Replication, in theory

No comments

Experiments are seldom replicated by different research teams, says Philip Ball. Why is this and does it really matter?

What’s wrong with this claim? ‘Replication of results is a crucial part of the scientific method. Experimental errors come rapidly to light when researchers prove unable to reproduce the claims of others. In this way, science has a built-in mechanism for self-correction.’

The insistence on replication - as the motto of the Royal Society puts it, ‘take no one’s word for it’ (Nullius in verba ) - has indeed long been one of science’s great strengths. It explains why pathological science such as cold fusion and polywater was rather quickly consigned to the dustbin, while equally striking claims such as high-temperature superconductivity have entered the textbooks.
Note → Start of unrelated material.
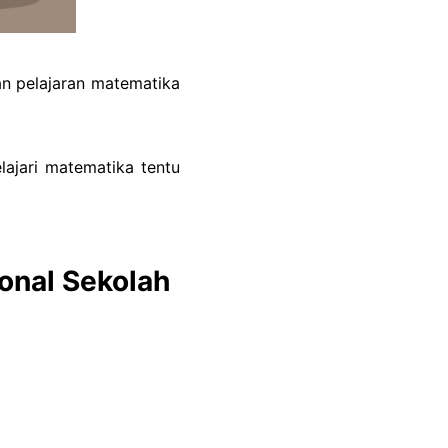
an pelajaran matematika
jari matematika tentu
ional Sekolah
But too often this view of the ‘scientific method’ - itself a slippery concept - is regarded as a regular aspect of science in action, rather than an expression of the ideal. Rather few experiments are replicated verbatim, as it were, not least because science is too competitive and busy to spend one’s time doing what someone has already done. Important claims are bound to get checked as others rush to follow up on the work, but mundane stuff will probably never be tested - it will simply sink unheeded into the literature.

No one should be surprised or unduly alarmed at that - if work isn’t important enough to warrant replication, it matters little if it is flawed. And although the difficulty of publishing negative results probably hinders the correction process and favours exaggerated claims, information technologies might now offer solutions.¹ What matters more is that replication isn’t just a problem in practice; it’s a problem in theory.
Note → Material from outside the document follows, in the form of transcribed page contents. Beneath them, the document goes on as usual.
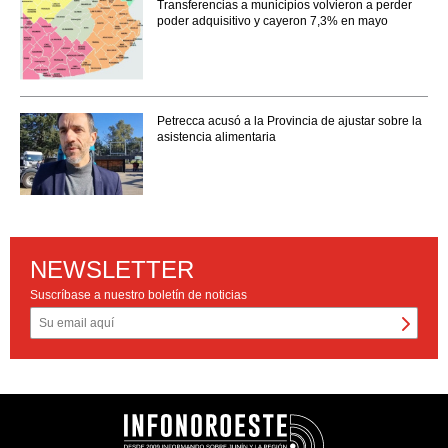
Transferencias a municipios volvieron a perder
poder adquisitivo y cayeron 7,3% en mayo
Petrecca acusó a la Provincia de ajustar sobre la
asistencia alimentaria
NEWSLETTER
Suscríbase a nuestro boletín de noticias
The concept emerged along with experimental science itself in the late sixteenth century. Before that, experiments - when they were done at all - were typically considered not a test of your hypothesis but a demonstration that it was right. Even though the early experimentalists decided they needed to filter recipes and reports by attempting to verify them before recording them as fact, the tradition of experiment-as-demonstration persisted for a long time. Many of the celebrated trials shown to the Fellows of the Royal Society were like that.

OPINION-BALL-410

But it would be wrong to suppose that the failure of an experiment to verify a hypothesis or to replicate a prior claim should be grounds for their rejection. Robert Boyle appreciated this in his ‘Two essays, concerning the unsuccessfulness of experiments’ (1661). There are many reasons, he wrote, why an experiment might not work as anticipated: the equipment might be faulty, or the reagents not fresh, for example. That was amply borne out (albeit in reverse) by the recent discovery that a crucial step (first reported in 1918) in the alleged total synthesis of quinine by Robert Woodward and William Doering in 1944 depended on a catalyst being aged.² The very fact that it took 90 years to test that step is itself a comment on how replication really functions in science.
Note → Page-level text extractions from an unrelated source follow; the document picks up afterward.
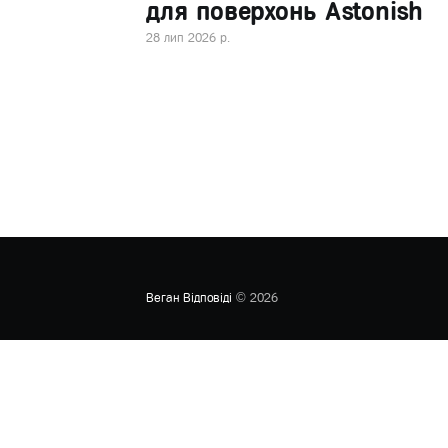
для поверхонь Astonish
28 лип 2026 р.
Веган Відповіді
© 2026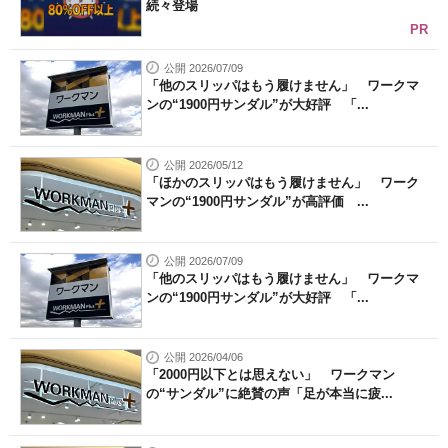
続々登場
PR
公開 2026/07/09
「他のスリッパはもう履けません」 ワークマ
ンの“1900円サンダル”が大好評 「...
公開 2026/05/12
「ほかのスリッパはもう履けません」 ワーク
マンの“1900円サンダル”が高評価 ...
公開 2026/07/09
「他のスリッパはもう履けません」 ワークマ
ンの“1900円サンダル”が大好評 「...
公開 2026/04/06
「2000円以下とは思えない」 ワークマン
の“サンダル”に絶賛の声「足が本当に疲...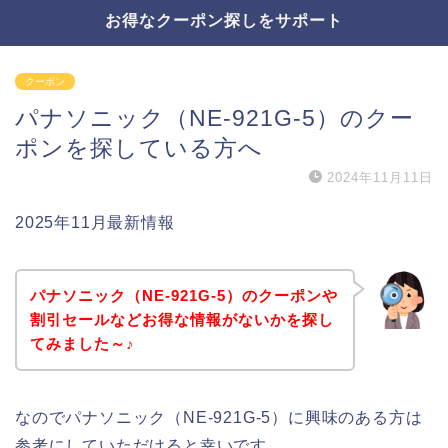
お得なクーポン探しをサポート
クーポン
パナソニック（NE-921G-5）のクー
ポンを探している方へ
2024年11月11日
2025年11月最新情報
パナソニック（NE-921G-5）のクーポンや
割引セールなどお得な情報がないかを探し
てみました～♪
なのでパナソニック（NE-921G-5）に興味のある方は
参考にしていただけると幸いです。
The problem of replication was highlighted by Boyle’s own famous experiments with the air pump. By raising the possibility of a vacuum, these studies posed a serious challenge to the prevailing Aristotelian philosophy. So the stakes were very high. But because of the imperfections of the apparatus, it was no easy matter even for Boyle to reproduce some of his findings. And because the air pump was a hugely sophisticated piece of scientific kit - it has been dubbed the cyclotron of its age - it was very expensive, so very few others were in a position to try the experiments. Even if they did, the designs differed, so one couldn’t be sure that the same procedures were being followed.³ That essentially no replications could be attempted without first-hand experience of Boyle’s instrument reflects today’s situation, in which hardly any complicated experiment can be replicated reliably without direct contact between the labs involved. Even then, the only way to calibrate your apparatus may be against that whose results you’re trying to test.

Which raises the question: if your attempted replication ‘fails’, where is the error? Have you neglected something? Or was the original claim wrong? Or was it right for the wrong reasons? The possibilities are endless.

Science makes progress regardless, and what is perhaps surprising is that the ‘scientific method’ remains so effective when it is in truth ramshackle, makeshift and logically shaky.

These issues seem more pertinent than ever. Who, for example, is going to check the findings from the Large Hadron Collider?